··· RECORDED INFORMATION ···
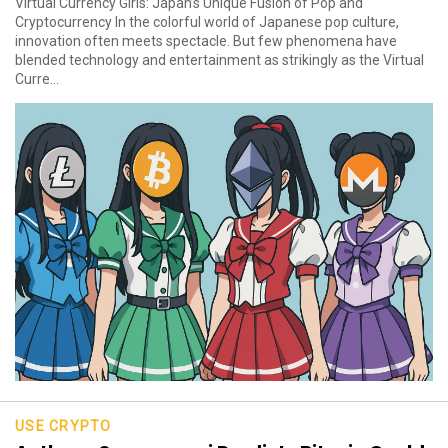
Virtual Currency Girls: Japan’s Unique Fusion of Pop and
Cryptocurrency In the colorful world of Japanese pop culture,
innovation often meets spectacle. But few phenomena have
blended technology and entertainment as strikingly as the Virtual
Curre...
USE CRYPTO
···
> [TASK DETAILS]: Reproduce, word for word, the lines of the data from the one that contains "Cryptocurrency In the" to the end, both ends included.

> [RESPONSE]:
Cryptocurrency In the colorful world of Japanese pop culture,
innovation often meets spectacle. But few phenomena have
blended technology and entertainment as strikingly as the Virtual
Curre...
USE CRYPTO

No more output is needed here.